Internet and technology companies have a well-earned reputation for throwing around fancy buzzwords that, when it comes down to it, mean very little for real people. Occasionally, though, something that sounds like it might just be the latest idea from the marketing department really delivers. This is the case with fiber-optic internet. It’s high-speed broadband service straight from the minds of the engineers and scientists.

Internet inside

Fiber, or fiber-optic, internet is the fastest broadband service widely available. Data is transmitted as beams of light sent (by lasers!) through fiber-optic cables. It’s a much better system for transferring information quickly than the old copper telephone wires that are used in the DSL internet connection most people currently have.

Fiber internet is so much faster than DSL because of what’s inside the cables. Fiber-optic cable, also called optical fiber, is made up of three parts: a thin inner “core,” surrounded by a slightly thicker “cladding,” both shielded by a “buffer” layer that protects the fiber layers from being degraded or destroyed by weather.

The core, which is just thicker than a strand of human hair, and the cladding of a fiber-optic cable are normally made from different types of ultra-pure glass. The two work together to transmit light at, well, the speed of light, using a technique called “total internal reflection.” You might have covered it in high school science class, but here’s a refresher.

The glass the core is made from has a higher “refractive index” than the glass the cladding is made from. This means that light travels more slowly through the core than it does through the cladding. You know how when you put your arm into a swimming pool and it looks like it’s bending? That’s because water has a higher refractive index than air. It’s the same scientific principle at play inside fiber-optic cable but, instead of bending and passing through the cladding like the light does in the swimming pool, the light beam is sent through the core at a shallow enough angle that it gets bounced back. This way, a single beam of light gets trapped inside the core, careening along, from cladding sidewall to cladding sidewall, carrying all that important data.

It’s because of how well light is contained inside the core that fiber is so much better than traditional copper cables. With copper, the data signals are sent as electrical currents, which are far more susceptible to interference. Other nearby cables, strong radio frequencies, temperature, distance from the source and lots of other factors can all increase the attenuation—how much strength a signal loses—in a copper wire. The longer the copper cable that data has to pass through, the slower and lower quality the internet connection at the other end will be. Fiber still suffers from attenuation, but at a much slower rate than copper cables. Light just can’t be interfered with by its surroundings in the same way.
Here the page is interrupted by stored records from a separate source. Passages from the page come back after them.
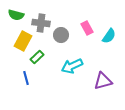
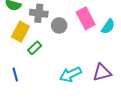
pink rectangle: (87, 28) -> (86, 18), size x1.5
cyan arrow: (72, 66) -> (70, 74), moved
blue line: (26, 78) -> (15, 74), moved

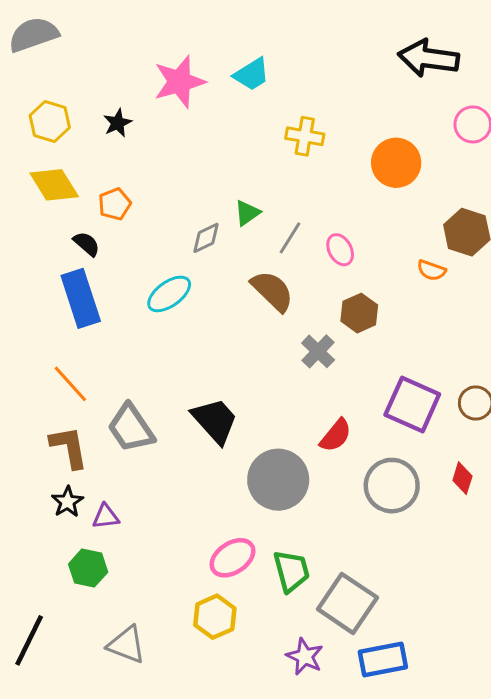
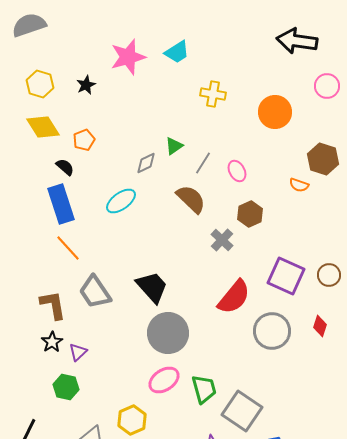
orange line: (70, 384) -> (68, 248), moved
red semicircle: (336, 435) -> (234, 297), size x1.5
gray circle: (278, 480) -> (168, 333), moved
purple triangle: (106, 516) -> (78, 352), turned -36
yellow hexagon: (215, 617) -> (132, 420), moved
While optical fiber might sound like it would be fragile, it’s anything but. The ultra-pure glass used in its construction is pretty flexible and the buffer does a good job of keeping away moisture, dirt and anything else that could damage the core and cladding. Multiple fiber-optic wires are bundled together into bigger fiber cables that are wrapped in even thicker protective layers and buried underground to keep them safe from floods, hurricanes and other disasters.

Plus, nobody is going to dig up your fiber-optic cable and sell it for scrap.

Internet at the speed of light

Modern fiber-optic cables have been around for 50 years, but it’s taken a while for the technology to trickle out to regular customers’ homes.

If you have a DSL internet connection, your Instagram Stories and favorite Netflix shows are still traveling along the fiber-optic internet—just not for the last mile or two. The high-speed “backbone” that connects your internet service provider to the internet at large is built of fiber-optic cables. And fiber-optic cables are even sending signals undersea across the Atlantic. It’s only the last link in your connection, the section between your house and the nearest exchange, that’s copper. And that’s where all the slowdown happens.

If you’re fortunate enough to live where you can get a fiber to the home (FTTH) connection, your internet speeds are sorted for the next few decades. You’ve got fiber from your computer to the rest of the internet, delivering nearly identical upload and download speeds.

The fiber future

As science fiction writer William Gibson said, “The future is already here—it’s just not very evenly distributed.” Well, fiber is here now and, over the next few years, it’s going to get much more evenly distributed. This is good news for everyone who wants a fast, stable, weather-safe internet connection.